Complementary p- and n-Type Doping using Polymer Electrolyte Gates for Low-Power Graphene Inverters

Abstract

Graphene has extensively attracted great interest to replace Si-based electronics due to its outstanding electrical properties. However, ambipolar characteristics of graphene field-effect transistors (FETs) and low on/off current ratio due to the absence of bandgap in graphene are unfavorable for logic gates. In addition, conventional back-gated structure using SiO2 as a dielectric has a high operating voltage. To overcome this problem, several researchers have used top-gated device structure with high-k dielectrics. However, the use of high-k materials requires expensive and complex processes. In this regard, polymer electrolyte gating was successfully demonstrated in carbon nanotube and graphene FETs.

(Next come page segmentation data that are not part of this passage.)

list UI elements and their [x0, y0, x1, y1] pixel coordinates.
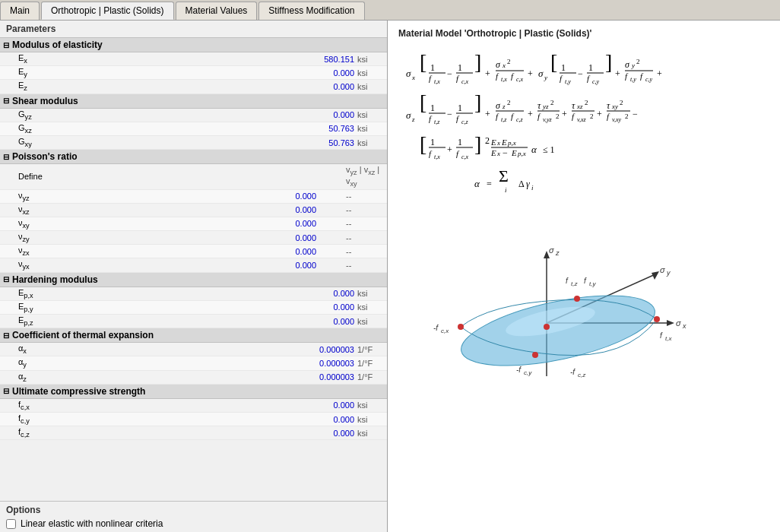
param-vzx-value[interactable]: 0.000	[258, 247, 319, 256]
svg-text:σ: σ	[496, 59, 501, 70]
svg-text:t,z: t,z	[501, 116, 507, 123]
param-fcz: fc,z 0.000 ksi	[0, 426, 387, 440]
svg-text:+: +	[562, 109, 567, 119]
section-modulus-elasticity[interactable]: ⊟ Modulus of elasticity	[0, 38, 387, 52]
tab-stiffness[interactable]: Stiffness Modification	[258, 2, 364, 20]
svg-text:yz: yz	[542, 103, 549, 110]
svg-text:t,z: t,z	[434, 119, 440, 125]
param-vxy: νxy 0.000 --	[0, 217, 387, 231]
param-ey: Ey 0.000 ksi	[0, 66, 387, 80]
svg-text:σ: σ	[538, 68, 544, 79]
svg-text:t,z: t,z	[571, 280, 578, 287]
svg-text:f: f	[429, 74, 433, 83]
svg-text:z: z	[411, 116, 415, 123]
svg-point-141	[574, 296, 580, 302]
svg-text:E: E	[490, 148, 496, 157]
svg-text:-f: -f	[516, 366, 522, 374]
section-poisson[interactable]: ⊟ Poisson's ratio	[0, 150, 387, 164]
svg-text:−: −	[578, 68, 583, 79]
svg-text:f: f	[560, 74, 563, 83]
param-epz-name: Ep,z	[18, 315, 296, 327]
param-ax-value[interactable]: 0.000003	[296, 345, 357, 354]
param-vzx-name: νzx	[18, 245, 258, 257]
svg-text:t,x: t,x	[434, 154, 440, 160]
svg-text:1: 1	[458, 62, 462, 73]
collapse-icon-thermal: ⊟	[3, 331, 9, 340]
param-fcx-value[interactable]: 0.000	[296, 401, 357, 410]
svg-text:v,xy: v,xy	[612, 116, 622, 123]
param-epx-name: Ep,x	[18, 288, 296, 299]
svg-point-140	[532, 352, 538, 358]
param-epx-value[interactable]: 0.000	[296, 289, 357, 298]
section-shear-label: Shear modulus	[12, 96, 78, 106]
svg-text:t,y: t,y	[565, 78, 571, 85]
svg-text:1: 1	[430, 137, 435, 147]
svg-text:2: 2	[625, 112, 629, 120]
svg-text:σ: σ	[406, 109, 411, 121]
svg-point-142	[544, 324, 550, 330]
linear-elastic-checkbox[interactable]	[6, 519, 16, 529]
param-gxy-value[interactable]: 50.763	[296, 138, 357, 147]
section-shear[interactable]: ⊟ Shear modulus	[0, 94, 387, 109]
tab-material-values[interactable]: Material Values	[176, 2, 258, 20]
svg-text:f: f	[607, 112, 610, 121]
svg-text:f: f	[566, 277, 569, 285]
svg-text:σ: σ	[660, 265, 665, 274]
svg-text:f: f	[511, 71, 515, 81]
section-thermal[interactable]: ⊟ Coefficient of thermal expansion	[0, 328, 387, 343]
param-epy: Ep,y 0.000 ksi	[0, 301, 387, 315]
right-panel: Material Model 'Orthotropic | Plastic (S…	[388, 21, 780, 532]
tab-orthotropic[interactable]: Orthotropic | Plastic (Solids)	[41, 2, 174, 20]
svg-text:τ: τ	[607, 100, 610, 111]
param-ax: αx 0.000003 1/°F	[0, 343, 387, 356]
svg-text:x: x	[496, 139, 500, 147]
param-vxy-value[interactable]: 0.000	[258, 219, 319, 228]
param-ez: Ez 0.000 ksi	[0, 80, 387, 93]
param-az: αz 0.000003 1/°F	[0, 371, 387, 385]
svg-text:t,y: t,y	[589, 280, 596, 287]
param-fcy-unit: ksi	[357, 415, 384, 424]
checkbox-row: Linear elastic with nonlinear criteria	[6, 518, 381, 529]
param-ay: αy 0.000003 1/°F	[0, 356, 387, 370]
section-hardening[interactable]: ⊟ Hardening modulus	[0, 273, 387, 287]
param-vyz-value[interactable]: 0.000	[258, 192, 319, 201]
param-fcy-value[interactable]: 0.000	[296, 415, 357, 424]
svg-text:c,z: c,z	[516, 116, 524, 123]
param-fcz-value[interactable]: 0.000	[296, 429, 357, 438]
param-vyx-extra: --	[346, 261, 384, 270]
param-vxz-value[interactable]: 0.000	[258, 205, 319, 214]
svg-text:p,x: p,x	[517, 150, 526, 157]
param-epy-name: Ep,y	[18, 302, 296, 313]
tab-main[interactable]: Main	[0, 2, 40, 20]
svg-text:x: x	[496, 150, 500, 157]
svg-text:1: 1	[430, 62, 435, 73]
svg-text:]: ]	[474, 132, 481, 156]
param-vyx-value[interactable]: 0.000	[258, 261, 319, 270]
svg-text:c,z: c,z	[461, 119, 469, 125]
svg-text:x: x	[682, 322, 686, 330]
svg-text:t,y: t,y	[630, 76, 636, 83]
param-vxy-name: νxy	[18, 218, 258, 230]
param-ex: Ex 580.151 ksi	[0, 52, 387, 66]
param-gxz-value[interactable]: 50.763	[296, 124, 357, 133]
param-az-name: αz	[18, 372, 296, 383]
param-ey-value[interactable]: 0.000	[296, 68, 357, 78]
section-compressive[interactable]: ⊟ Ultimate compressive strength	[0, 385, 387, 399]
collapse-icon-poisson: ⊟	[3, 153, 9, 161]
param-ez-value[interactable]: 0.000	[296, 82, 357, 91]
param-az-value[interactable]: 0.000003	[296, 372, 357, 382]
svg-text:f: f	[537, 112, 541, 121]
svg-text:c,x: c,x	[441, 328, 449, 334]
svg-text:xy: xy	[611, 103, 618, 110]
param-epz-value[interactable]: 0.000	[296, 317, 357, 326]
param-ay-value[interactable]: 0.000003	[296, 359, 357, 368]
param-vyz: νyz 0.000 --	[0, 190, 387, 204]
svg-text:-f: -f	[433, 324, 439, 332]
param-gyz-value[interactable]: 0.000	[296, 110, 357, 119]
param-vzy-value[interactable]: 0.000	[258, 233, 319, 242]
param-ex-value[interactable]: 580.151	[296, 55, 357, 64]
param-vyz-name: νyz	[18, 191, 258, 202]
param-epy-value[interactable]: 0.000	[296, 302, 357, 312]
param-az-unit: 1/°F	[357, 372, 384, 382]
params-scroll[interactable]: ⊟ Modulus of elasticity Ex 580.151 ksi E…	[0, 38, 387, 501]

Here, we report a low-power unipolar p- and n-type graphene FETs by using polymer electrolytes. For p- or n-type conduction in graphene, we selected a surface charge transfer doping method by using poly(ethyleneimine) (PEI) and poly(acrylic acid) (PAA), respectively. Lithium perchlorate (LiClO4) known as a salt for electrolyte was added in PEI or PAA matrix to obtain high gate efficiency. We demonstrated the low-power graphene inverter with polymer electrolyte gates, which is compatible with the CMOS technologies. The maximum voltage gain is 1.11 at VDD = 1 V. This value is ~80 times higher than that of back-gated polymer-doped graphene inverter. This demonstration will be useful in the development of low-cost, low-power flexible electronic devices.